Joy for AstraZeneca as FDA approves Brilinta

by | 20th Jul 2011 | News

AstraZeneca is celebrating after finally getting the green light from US regulators for its bloodthinner Brilinta, a drug that is widely-viewed as vital to the Anglo-Swedish drugmaker's future success.

AstraZeneca is celebrating after finally getting the green light from US regulators for its bloodthinner Brilinta, a drug that is widely-viewed as vital to the Anglo-Swedish drugmaker’s future success.

The US Food and Drug Administration has approved Brilinta (ticagrelor) to reduce cardiovascular death and heart attack in patients with acute coronary syndromes (ACS). The thumbs-up is based on data from the 18,624 patient-PLATO study which revealed that treatment with Brilinta led to a greater reduction in the primary endpoint – a composite of cardiovascular death, myocardial infarction or stroke – compared to patients who received Sanofi/Bristol-Myers Squibb’s blockbuster Plavix (clopidogrel).

Boxed warning about high-aspirin dosage

Brilinta has been studied in combination with aspirin and, as expected, will come with a boxed warning that aspirin doses above 100mg per day decrease the effectiveness of the medication. Norman Stockbridge, director of the Division of Cardiovascular and Renal Products in the FDA’s Center for Drug Evaluation and Research, noted that in clinical trials, Brilinta was more effective than Plavix in preventing heart attacks and death, “but that advantage was seen with aspirin maintenance doses of 75 to 100mg once-daily”.

Brilinta has been approved with a risk evaluation and mitigation strategy which will see AstraZeneca conduct “educational outreach” to doctors to alert them about the risk of using higher doses of aspirin.

The high-dose aspirin restriction could limit Brilinta’s commercial opportunity but AstraZeneca chief executive David Brennan is delighted. He said the approval “represents a significant milestone” and noted that there are over one million people affected by ACS in the USA each year. He went on to say “the fact that physicians have a new and more effective treatment option than clopidogrel to help reduce the rate of heart attack and cardiovascular death in these patients is an important advance”.

Tough path to approval in USA

Good news then for patients and great news for the company which has been under pressure to get new drugs approved to soften the severe impact of generic competition on a number of its key products. Brilinta was approved in the European Union in December, as Brilique, but approval has been far from straightforward across the Atlantic.
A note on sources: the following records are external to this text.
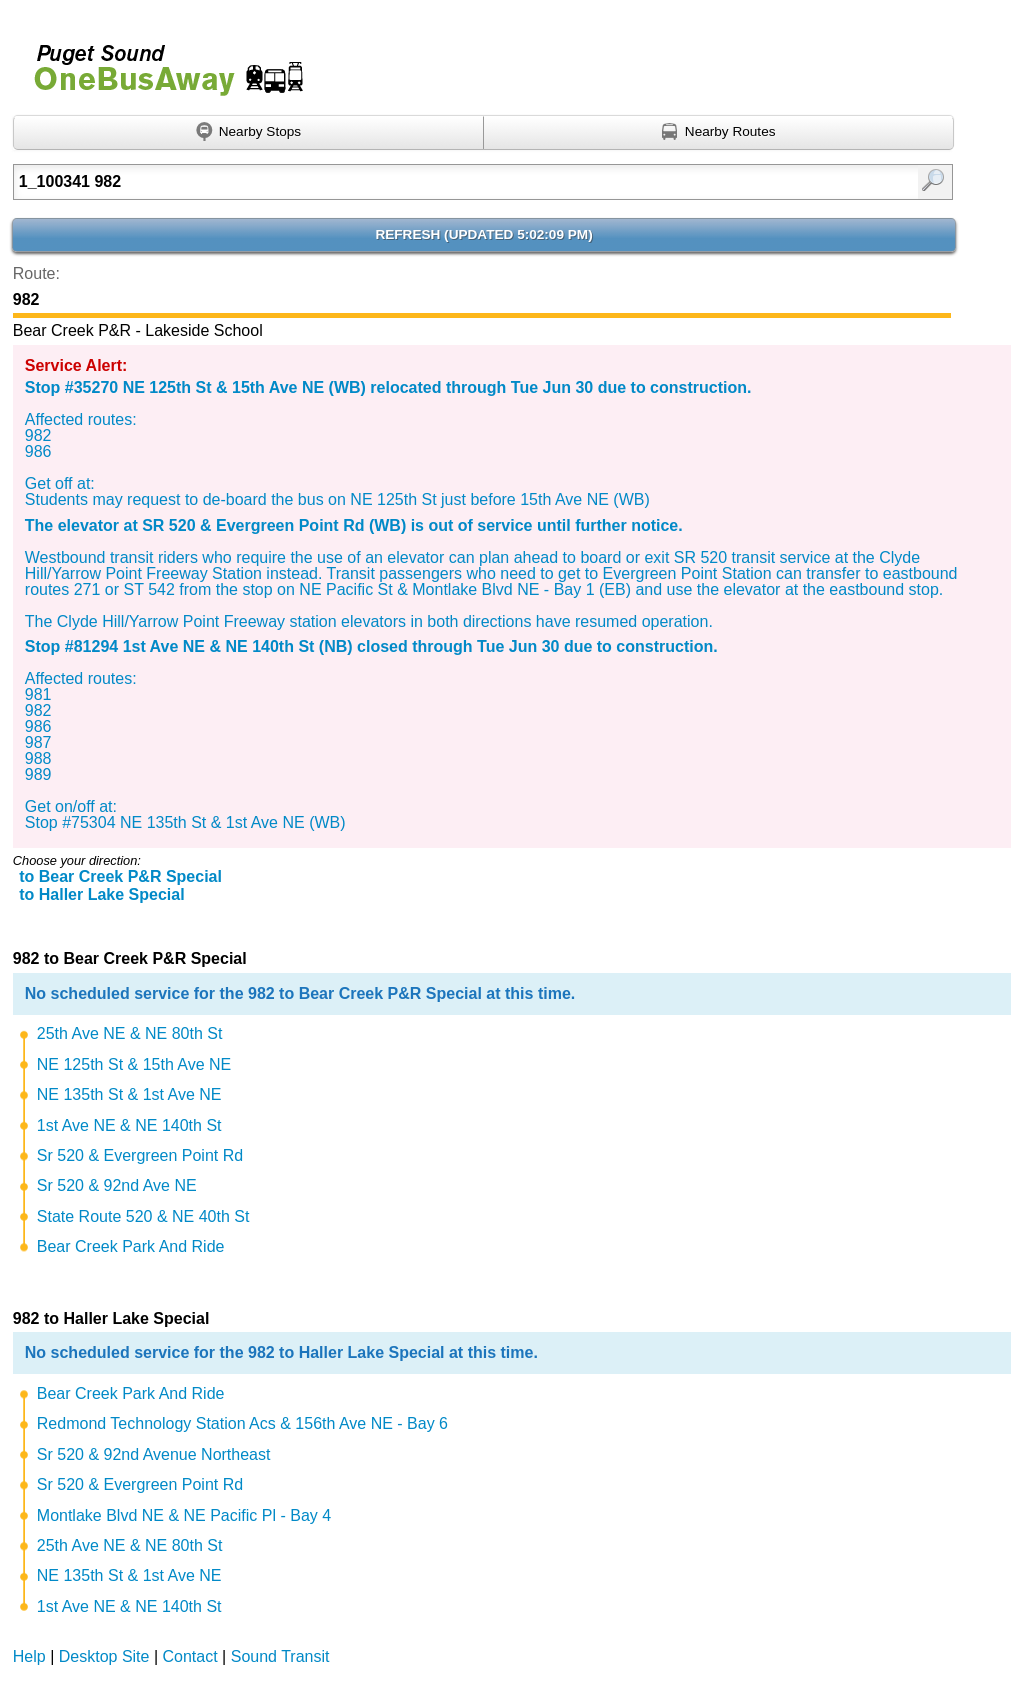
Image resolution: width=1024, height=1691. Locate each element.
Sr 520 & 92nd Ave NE (117, 1185)
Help (29, 1656)
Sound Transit (280, 1656)
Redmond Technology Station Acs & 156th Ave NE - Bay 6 (242, 1423)
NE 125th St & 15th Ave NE (134, 1064)
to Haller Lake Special (101, 894)
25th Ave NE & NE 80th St (130, 1033)
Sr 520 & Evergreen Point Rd (140, 1155)
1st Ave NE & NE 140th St (129, 1125)
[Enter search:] (416, 182)
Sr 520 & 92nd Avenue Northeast (154, 1454)
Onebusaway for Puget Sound (160, 61)
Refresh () (483, 234)
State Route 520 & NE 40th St (143, 1216)
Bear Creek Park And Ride (131, 1246)
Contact (190, 1656)
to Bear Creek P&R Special (120, 876)
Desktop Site (104, 1656)
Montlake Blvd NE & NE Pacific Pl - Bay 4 (184, 1515)
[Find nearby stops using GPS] (248, 133)
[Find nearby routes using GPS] (719, 133)
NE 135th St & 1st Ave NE (129, 1094)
Last December, the FDA issued a complete response letter and requested additional analyses of data from PLATO, expressing concern about the difference in treatment effect observed in the US and non-US patient subsets. AstraZeneca responded, saying the difference “is most likely a reflection of an underlying interaction between ticagrelor and higher doses of aspirin”.

The Brilinta green light is particularly welcome now, coming as it does a day after the FDA’s Endocrinologic and Metabolic Drugs Advisory Committee voted 9-6 against recommending approval of dapagliflozin, a diabetes drug that has been co-developed with Bristol-Myers Squibb.